Tell me and I’ll forget;
Show me and I may remember;
Involve me and I’ll understand.
If you want people to “get it” (whatver it is), what’s the best way to convey your message?
A recent article in Fortune magazine profiled Zhan Ruimin.
Have you ever heard of Qingdao Refigerator Factory?
Have you ever seen a refrigerator or freezer that says Haier?
I have one in my house.
Ruimin is the CEO of Haier. (The newer, rebranded Qingdao.)
When he took over Qingdao, he was faced with a tough reality.
The company made terrible refrigerators.
Even worse: no one in the company seemed to mind.

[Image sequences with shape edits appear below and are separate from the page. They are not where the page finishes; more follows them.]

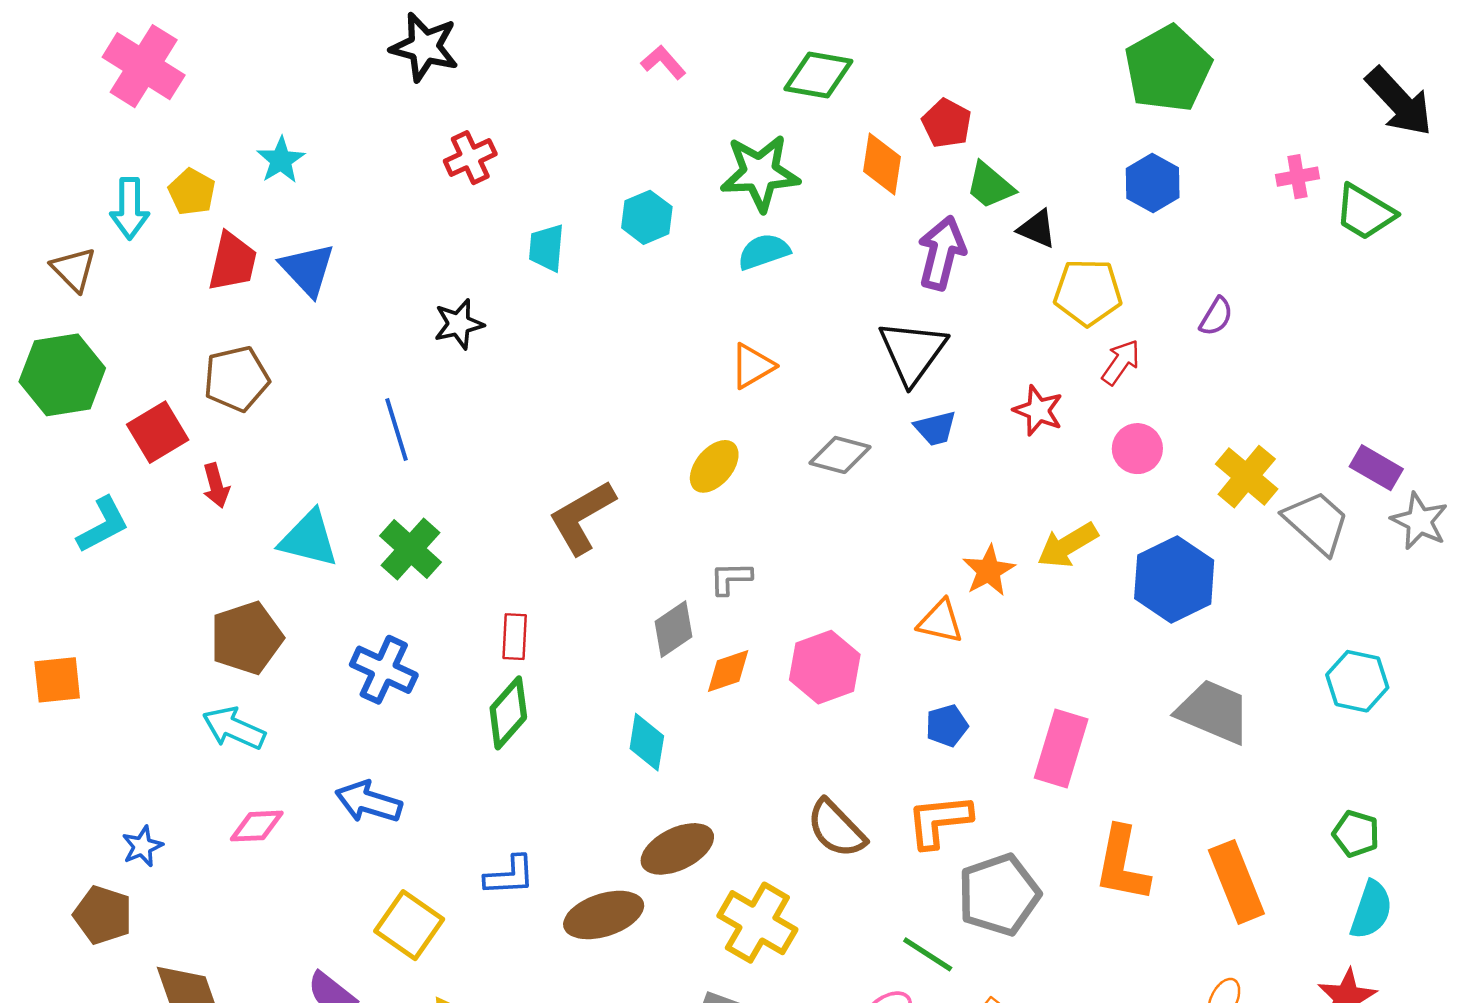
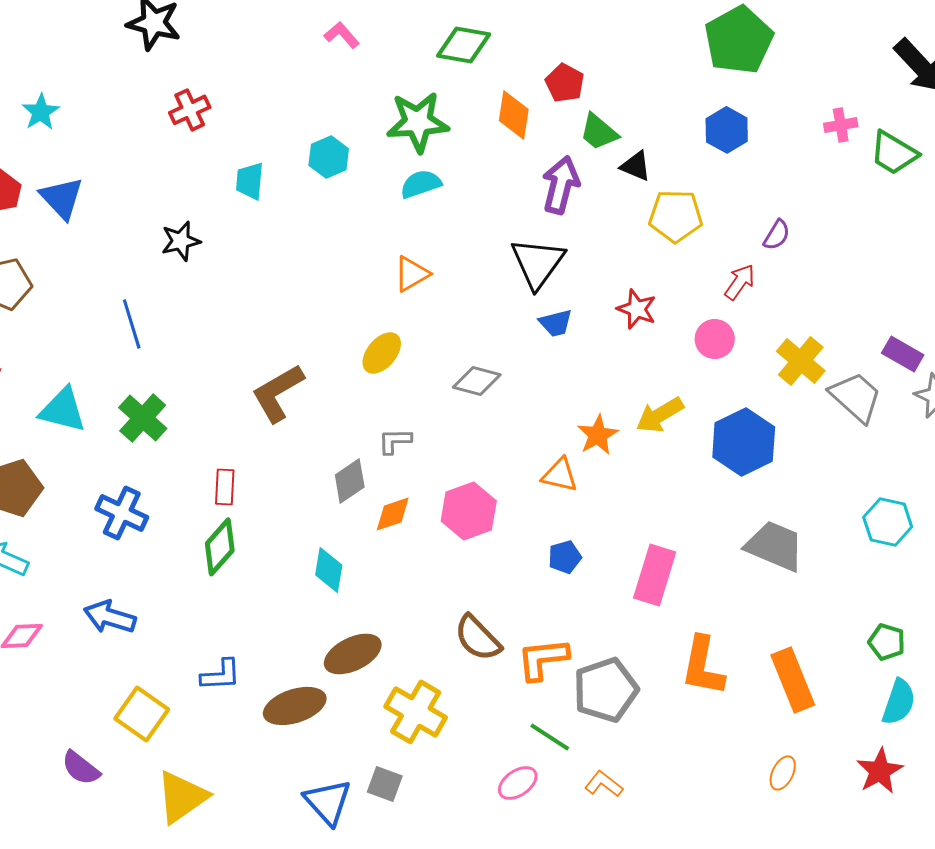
red arrow: (1121, 362) -> (740, 282), moved
gray diamond: (840, 455) -> (477, 381), moved
orange L-shape: (939, 821) -> (543, 659), moved

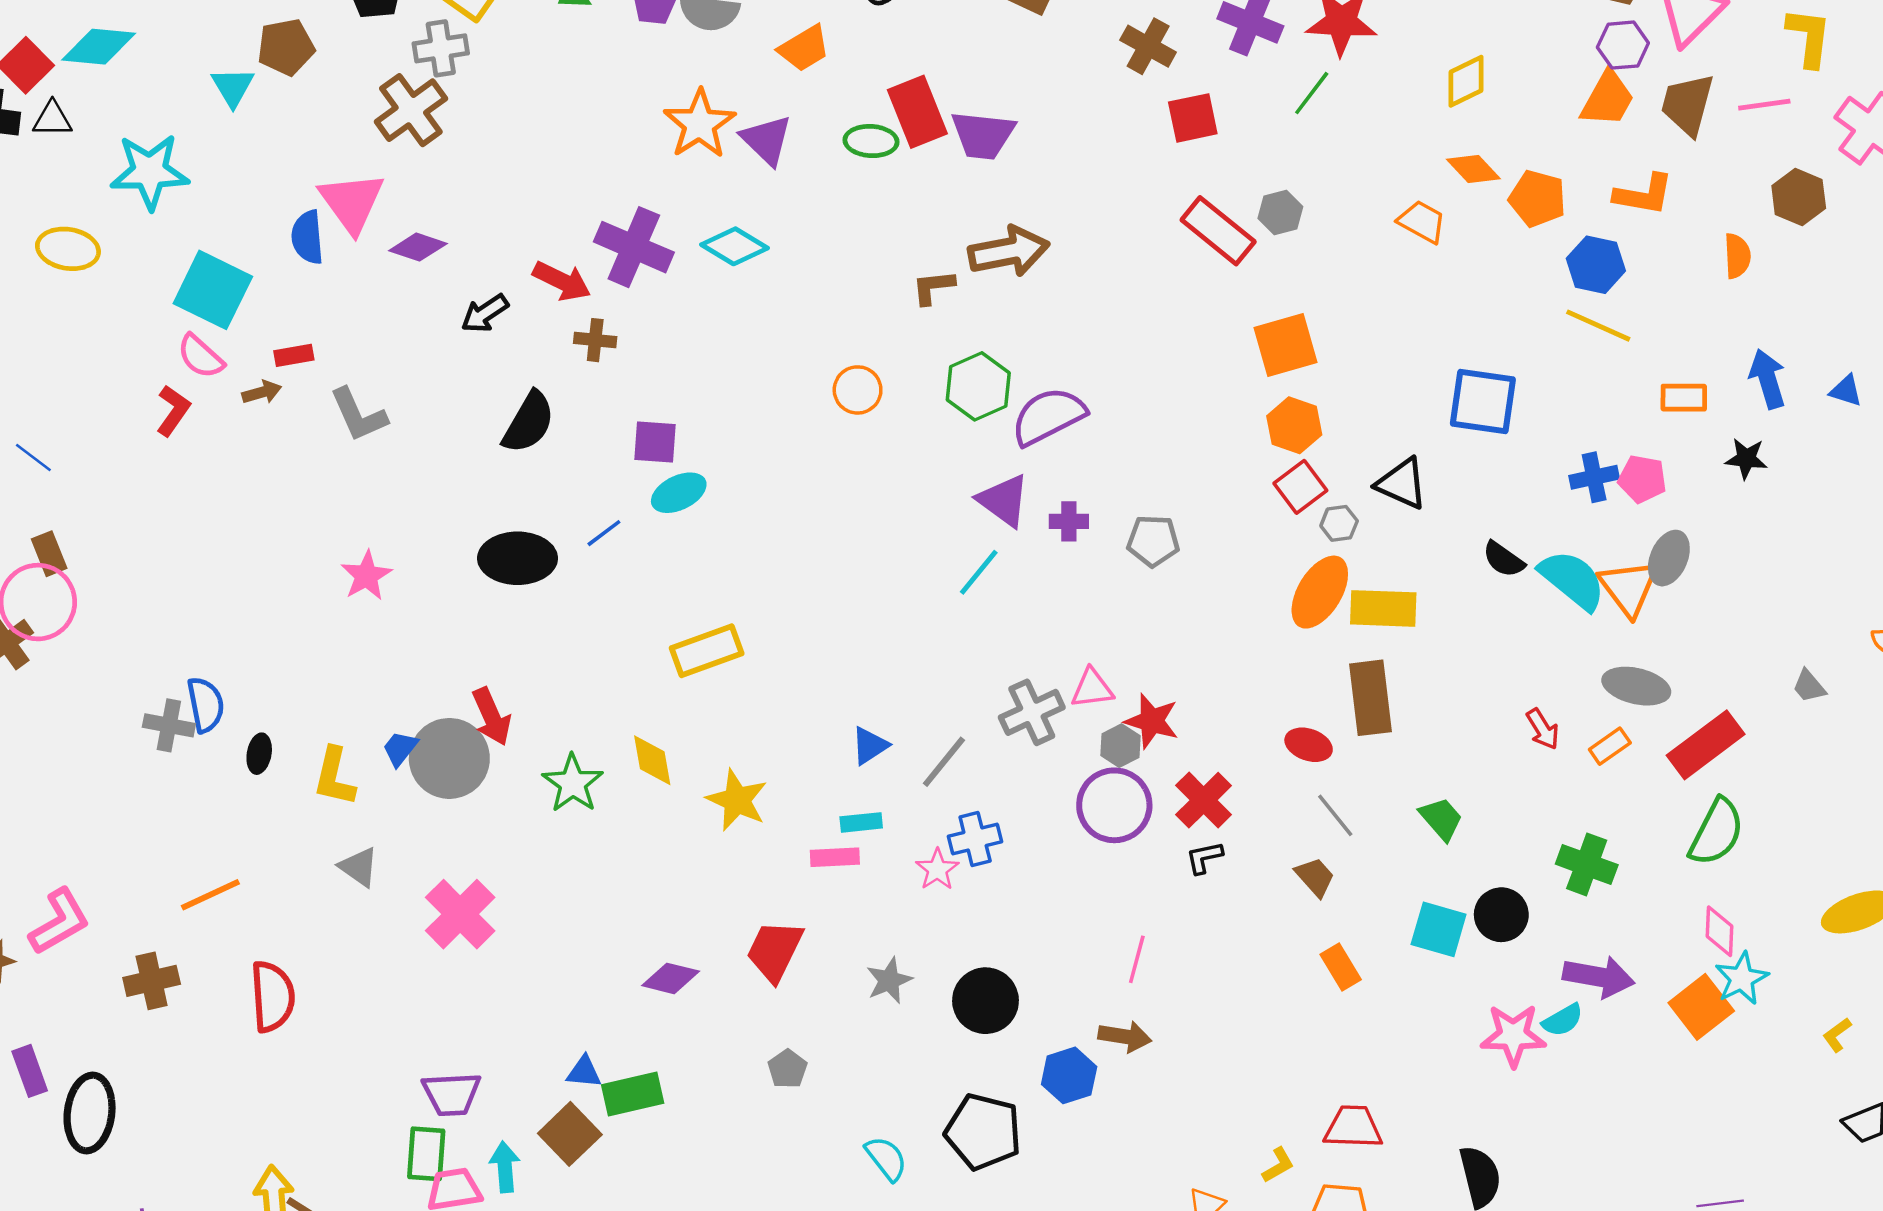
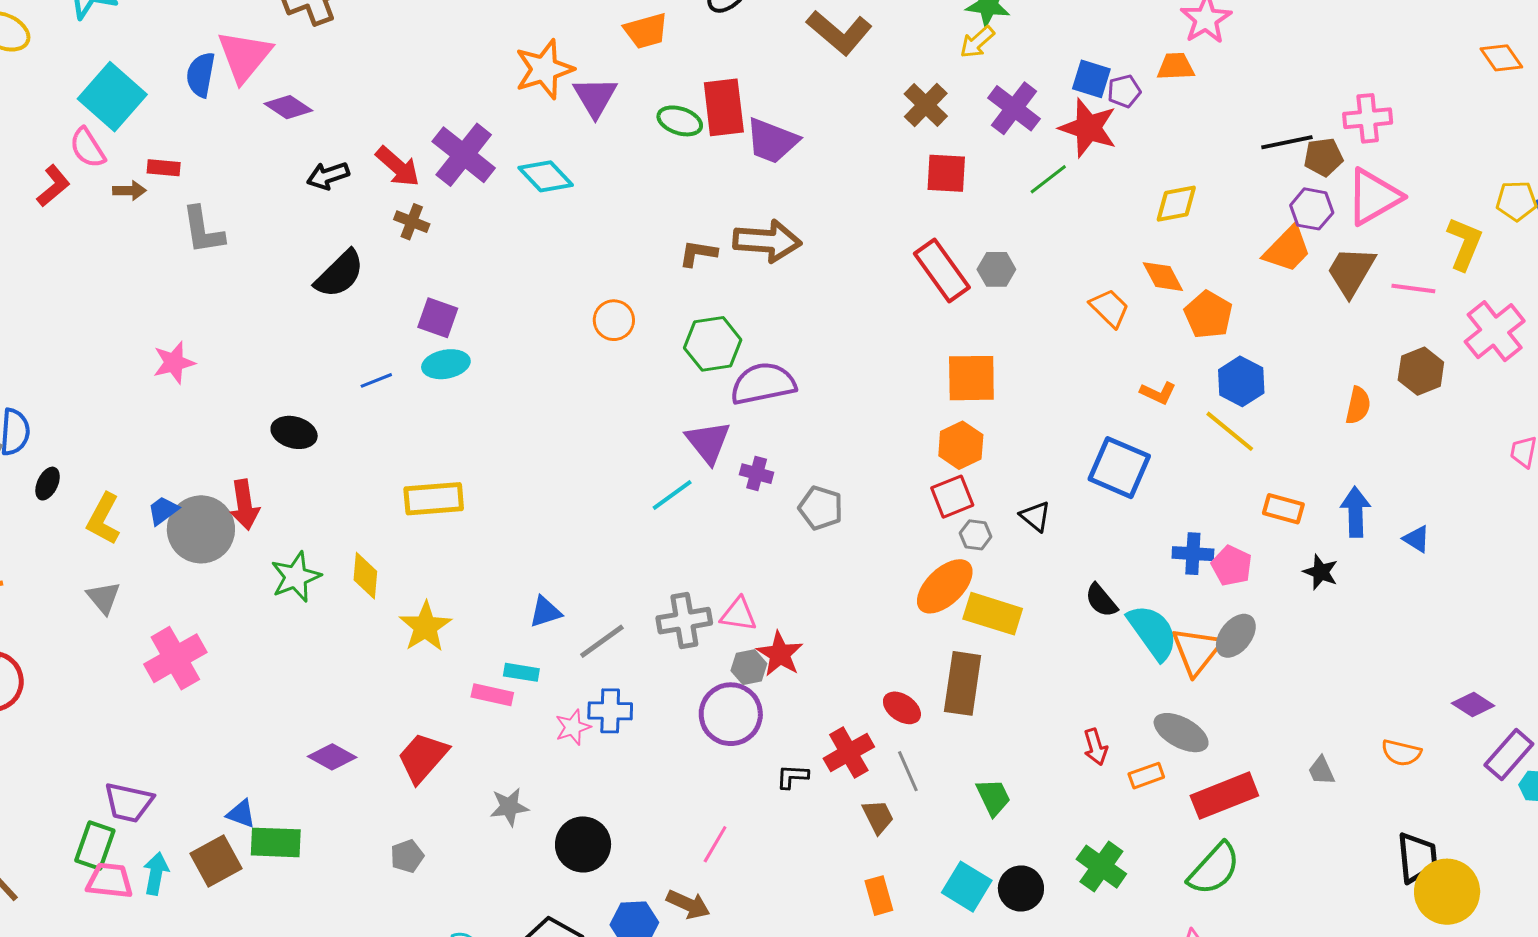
orange L-shape: (1644, 195) -> (1158, 393), moved, size x0.7
black triangle: (1402, 484) -> (1035, 516), size x0.7
black ellipse: (518, 558) -> (294, 432), moved, size x0.7
red cross: (1204, 800) -> (849, 753), moved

Ruimin knew he needed to send a powerful new message to his organization: Poor Quality will Not Be Tolerated.
How best to do it?
He pulled 76 defective refrigerators from the line.
He called an all staff meeting.
He gave everyone a sledgehammer.
He told them to destroy every single one of the lousy machines.
Since then (in 1984), Ruimin has expanded Haier into air conditioners, washing machines, and stoves.
To Ruimin’s credit, Haier is one of the few Chinese companies that has been built into a competitive global brand.
He’s considered one of Asia’s top entrepreneurs.
Ruimin knows that the key to effective change is people.
What changes are you making?
What message do you want your people to get?
What’s the most effective tool to convey that message?